Of the records that follow, copy only the lines from the line containing "and churches dotted about the islands. Some" to the line containing "marked by the publication of Martin Luther’s", both included, exactly as written.
Segment Open
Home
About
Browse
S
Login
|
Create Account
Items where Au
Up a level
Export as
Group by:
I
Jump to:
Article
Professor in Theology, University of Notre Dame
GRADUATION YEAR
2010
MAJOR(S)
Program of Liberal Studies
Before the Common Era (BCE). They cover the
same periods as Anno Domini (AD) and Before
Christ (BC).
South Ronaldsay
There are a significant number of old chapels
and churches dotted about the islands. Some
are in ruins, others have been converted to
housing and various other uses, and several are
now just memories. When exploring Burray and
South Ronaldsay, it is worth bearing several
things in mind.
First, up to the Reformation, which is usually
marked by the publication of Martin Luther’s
Segment Closed
Segment Open
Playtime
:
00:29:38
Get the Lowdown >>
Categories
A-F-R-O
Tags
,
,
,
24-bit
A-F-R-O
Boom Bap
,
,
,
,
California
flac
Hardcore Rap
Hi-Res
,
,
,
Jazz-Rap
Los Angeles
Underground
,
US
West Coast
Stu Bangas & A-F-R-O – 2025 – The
Segment Closed
-- RESPONSE TO THE EXERCISE --
and churches dotted about the islands. Some
are in ruins, others have been converted to
housing and various other uses, and several are
now just memories. When exploring Burray and
South Ronaldsay, it is worth bearing several
things in mind.
First, up to the Reformation, which is usually
marked by the publication of Martin Luther’s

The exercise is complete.